How to Design Software — Feature Flags
Take an in-depth look at how I designed, developed, and migrated a legacy system to a new feature flag system
Take an in-depth look at how I designed, developed, and migrated a legacy system to a new feature flag system
A previous company had a problem: our deploys were thousands of lines in size, took nearly an hour, and were massively risky. Engineers hated deploying, which led to a backed-up queue of dozens of pull requests awaiting deployment. Product managers reasonably wanted to wait to release things until it was all done, which meant our releases could contain thousands of lines of code, any one of which could cause a catastrophic crash. The result? Incomplete work was piling up, value wasting away without delivery.
Something had to change.
Releasing Deploys
To help resolve these issues, one of the things I implemented was technology improvements that allowed us to separate the concept of a deploy from the concept of a release.
Previously, the deploy was the release, as soon as the code made it to production, it was being used by millions of users. This made deployments take on incredible risk.
This directly put engineers at odds with the product manager. Engineers wanted to minimize risk through smaller deploys, but product managers wanted to release working, comprehensive solutions. Instead of working together, our lack of technology capabilities created an environment with a combative dynamic.

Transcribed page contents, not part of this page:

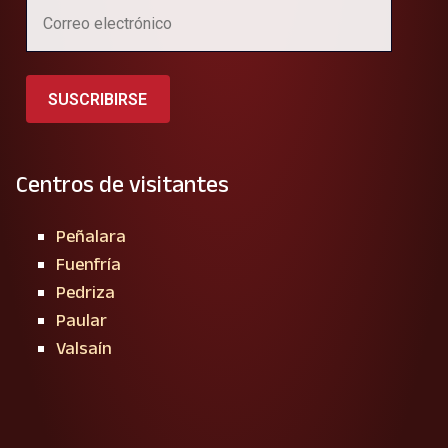
SUSCRIBIRSE
Centros de visitantes
Peñalara
Fuenfría
Pedriza
Paular
Valsaín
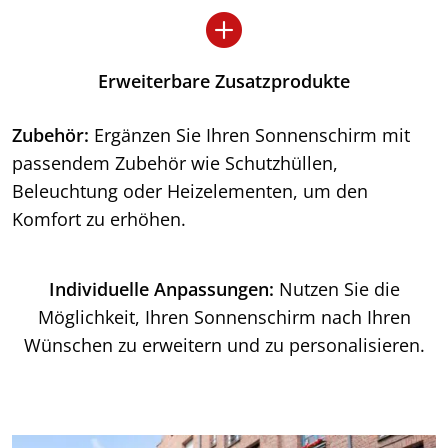
Erweiterbare Zusatzprodukte
Zubehör:
Ergänzen Sie Ihren Sonnenschirm mit
passendem Zubehör wie Schutzhüllen,
Beleuchtung oder Heizelementen, um den
Komfort zu erhöhen.
Individuelle Anpassungen:
Nutzen Sie die
Möglichkeit, Ihren Sonnenschirm nach Ihren
Wünschen zu erweitern und zu personalisieren.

We wanted to ensure that our technology could support releasing functionality at a later time than when it was deployed. Put another way, we wanted to be able to send code to production without users being able to see it, and then allow the business and product managers to own the release of features on their schedule.
To accomplish this separation, I pursued the development and integration of a centralized feature flagging system as a ninja project in-between my scheduled work.
What Are Feature Flags?
A feature flag system, also known as a feature toggler, boils down to storing whether a feature is enabled or not and then checking it when you need to. If the feature is enabled, allow whatever it is you are toggling. If not, hide it from users.
Code-wise, it theoretically resolves to boolean check and the execution (or not) of an accompanying code path. An example:
run_code_path if flag
The flag
The flag itself is a value that the code checks for in making its determination to run or not run a specific piece of code. This is the thing that the code would check for when making a runtime determination.
The code path
The code path is the code that is being toggled or disabled/enabled.
Perhaps it checks whether a page component can be displayed or not. Maybe it adds an extra fee to a transaction or not. Maybe it isn’t even completed, and you are just putting the skeleton in place.
These various reasons for hiding the code will determine the longevity of the flag, how it is used, and where it is placed, but the end mechanics are the same.
The check
The check is the code that determines whether the code should run or not. It’s the if-statement that will look at the flag and run the code path.
For us, we divided the system conceptually into two different kinds of checks: system-level checks and context-level checks.
System-level checks perform checks system-wide. If the check passed for one case, it would pass for all cases.
Context-level checks perform checks within a specific context, such as within the scope of a User record. If the check passed for one context, it did not determine whether it would pass for another.
Finally, checks could be layered. By combining flags for system-level and context-level, we could toggle functionality for features on specific records, or records belonging to a specific user, or records belonging to users within a specific group, the possibilities are endless.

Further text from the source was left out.